De l’impermanence des choses
Avez-vous déjà vu pousser les pivoines ?
Photo: PABvision.com |
De magnifiques fleurs vivaces qui chaque printemps, mettent plusieurs semaines à former un immense bouquet de feuillage d’un vert profond avant qu’un beau matin, on y découvre d’immenses fleurs lourdes et odorantes….
…qui immanquablement, seront détruites par la pluie et le vent !
Mais néanmoins, qui songerait à abandonner son plant de pivoines sous prétexte qu’il n’est destiné à fleurir que l’espace de quelques heures ?
Ainsi, il m’arrive de penser que tout est deuil dans la vie…

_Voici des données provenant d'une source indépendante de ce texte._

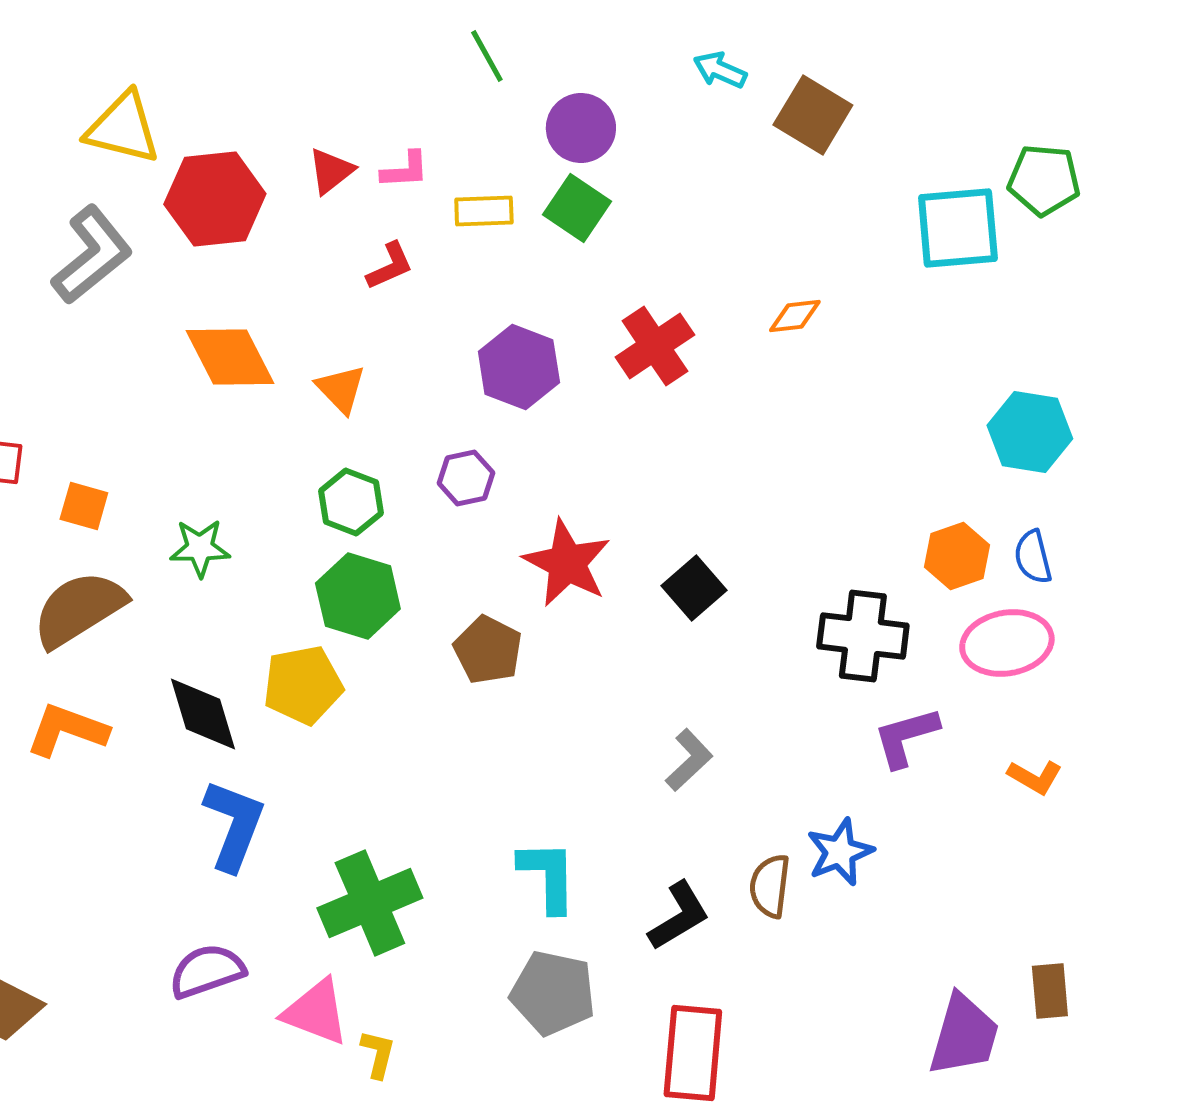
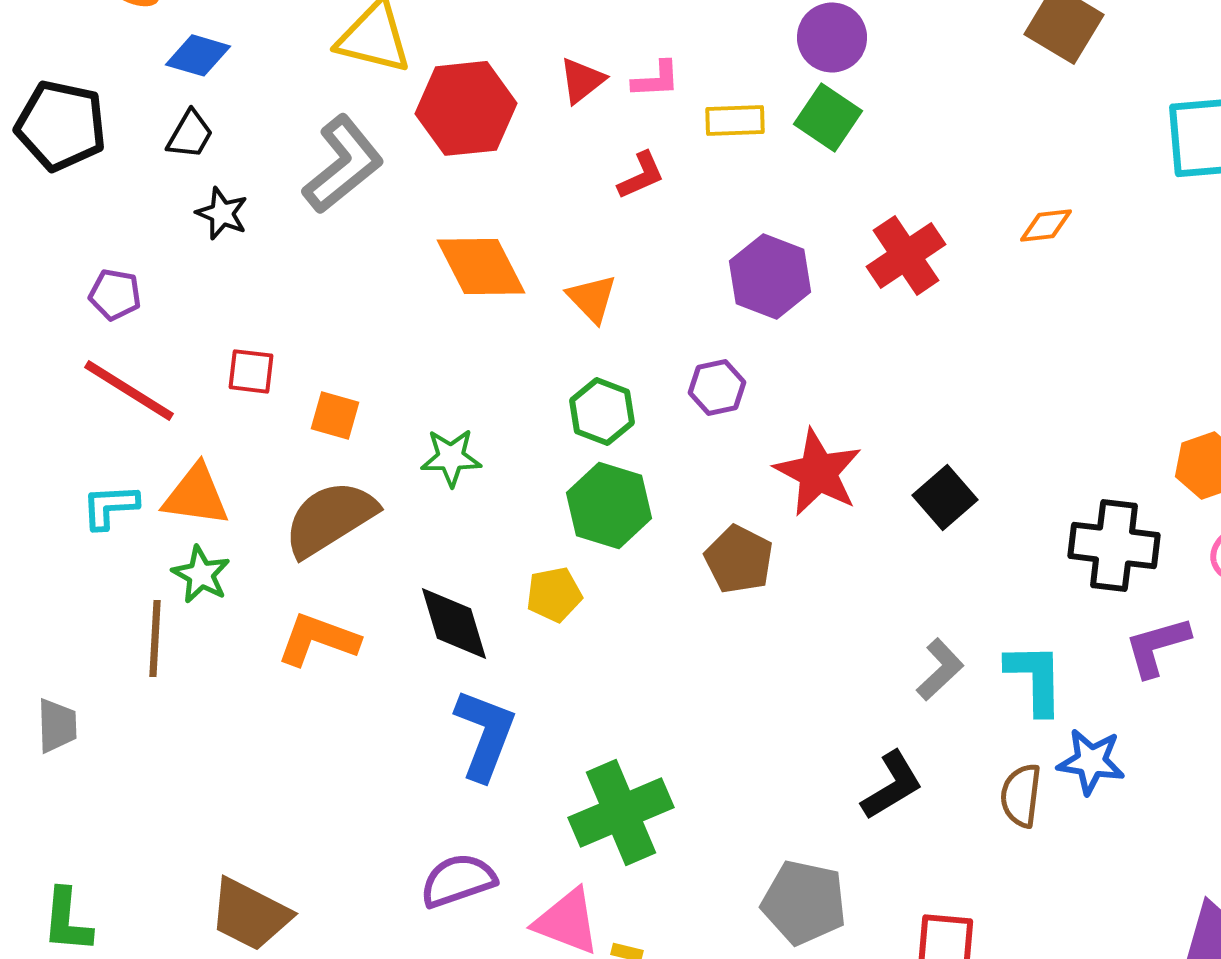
yellow pentagon: (303, 685) -> (554, 594), size x0.7
blue star: (840, 852) -> (1091, 761), turned 30
cyan L-shape: (548, 876) -> (1035, 678), moved
black L-shape: (679, 916) -> (892, 785), moved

Deuil donc des pivoines que nous passons une année entière a attendre pour avoir ce plaisir un peu futile de les admirer une seule journée, avant que la pluie ou le vent – ou les deux à la fois ! – n’emporte tout. De nos souvenirs d’enfance qui nous façonnent et qui indubitablement, font de nous les êtres qu’en définitive, nous seront toute notre vie. Deuil des parents que nous aurions voulu avoir et de l’idée que nous nous faisions de notre vie, constamment obligés au fil des années d’en revoir les paradigmes parce que visiblement, la vie avec un grand «V» avait d’autres projets pour nous…
Deuil du temps qui passe et des épreuves qui nous marquent plus sûrement que le couteau de n’importe quel sculpteur…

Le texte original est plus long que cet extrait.